Abstract

Hydrocephalus can be obstructive or communicating. In cases of communicating hydrocephalus, patients will typically have enlarged brain ventricles. It has long been thought that the reason for this is obstruction to the outflow of cerebrospinal fluid from the subarachnoid space, which also results in raised intracranial pressure (ICP). However, there are several clinical and anatomic observations that are not well explained by this idea. These are for example, the conditions of Normal pressure hydrocephalus (NPH) which has normal ICP but ventriculomegaly, and idiopathic intracranial hypertension (IIH) which has raised ICP but normal sized ventricles. This hypothesis states that the mechanism for raised ICP and large ventricles seen in communicating hydrocephalus (ventriculomegaly) are different and seeks to explain the cause of ventriculomegaly using illustrative examples. It also suggests explanations for why ventriculomegaly occurs in NPH, infectious or carcinomatous meningitis, but is absent in IIH, or dural venous sinus thrombosis.

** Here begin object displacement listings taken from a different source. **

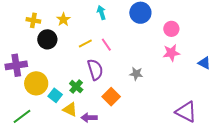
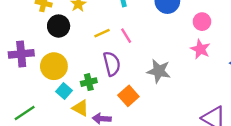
pink star: (171, 53) -> (200, 49), turned 30
gray star: (136, 74) -> (159, 71), size x1.5
yellow circle: (36, 83) -> (54, 66), moved
green cross: (76, 87) -> (89, 82), turned 32

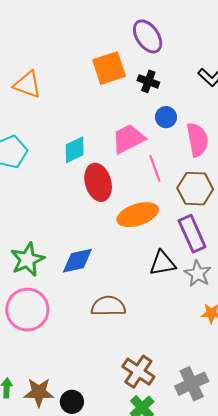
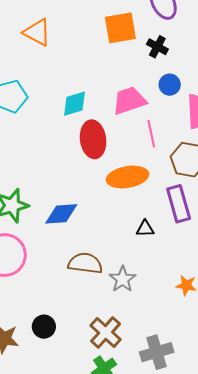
black triangle: (163, 263) -> (145, 229), size x0.7
gray star: (198, 274) -> (123, 279), moved
black circle: (72, 402) -> (44, 327), moved

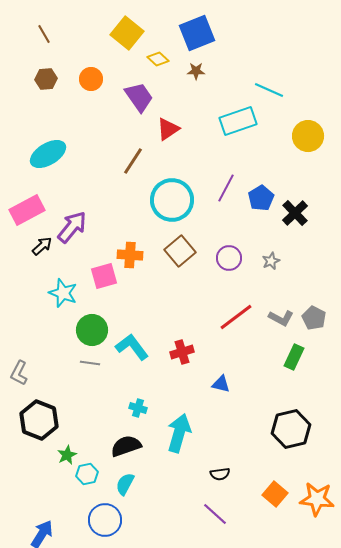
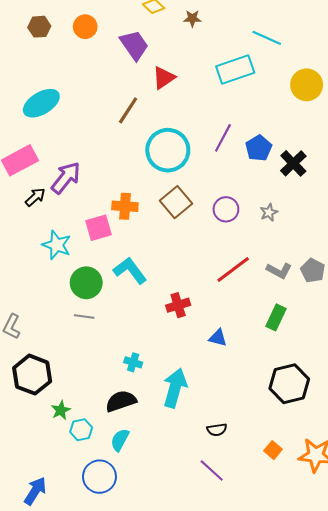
cyan L-shape: (132, 347) -> (130, 271), moved
green rectangle: (294, 357) -> (276, 317), moved
orange square: (275, 494) -> (273, 450), size x0.7

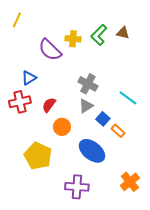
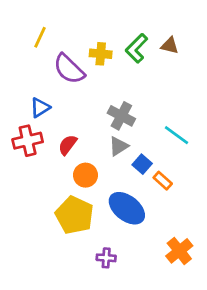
yellow line: (17, 20) -> (40, 37), moved
yellow pentagon: (38, 156) -> (74, 215), moved
purple cross: (77, 187) -> (106, 258), size x0.6

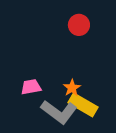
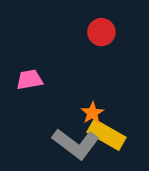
pink trapezoid: (31, 87) -> (30, 80), moved

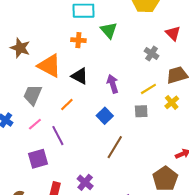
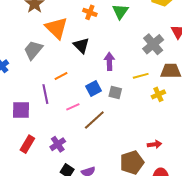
gray cross: (152, 53) -> (153, 44), size x1.5
orange line: (67, 104) -> (61, 76), moved
gray square: (141, 111) -> (115, 93), moved
pink line: (35, 124) -> (73, 107), moved

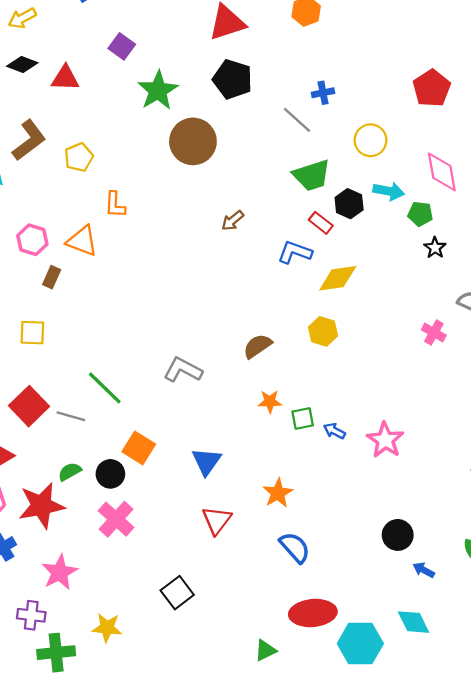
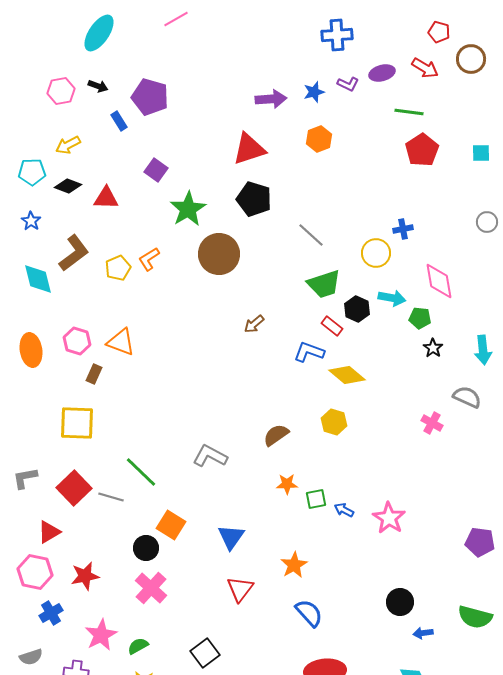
red pentagon: (432, 88) -> (422, 150), moved
blue cross: (323, 93) -> (403, 229), moved
orange L-shape: (115, 205) -> (149, 259), moved, turned 55
yellow diamond: (338, 278) -> (347, 375), turned 48
yellow square: (32, 333) -> (77, 423), size x1.5
green semicircle: (70, 472) -> (138, 646), moved
red star: (41, 506) -> (85, 576), size x0.7
blue arrow: (424, 570) -> (423, 633), turned -36

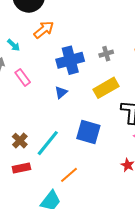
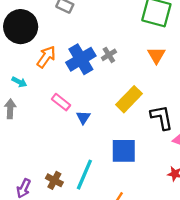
gray cross: (106, 54) -> (109, 55), moved
blue cross: (70, 60) -> (81, 59), moved
pink rectangle: (23, 77) -> (61, 102), moved

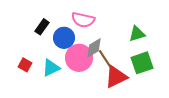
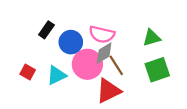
pink semicircle: (83, 20) -> (102, 34), moved
red triangle: (116, 77) -> (108, 91), moved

Based on operative neurosurgical observations it states that the arachnoid membranes in the basal cisterns serve as part of a directional CSF flow mechanism consisting of fluid diodes, or “Tesla valves” of arachnoid membrane, containing CSF that is propelled by brain pulsations from the point of exit from the 4th ventricle to its points of absorption. This hypothesis suggests explanations for the physiologic appearance of a near uniform subarachnoid space, as well as the occurrence of the syndrome of the trephined and external hydrocephalus seen following a decompressive craniectomy. Also suggested are avenues of further research testing with MRI phase contrast CSF flow studies, classification of anatomic and peri-operative observations and rationale for creation of novel experiments to test the hypothesis, and aid diagnosis and treatment of a number of cranial CSF disorders.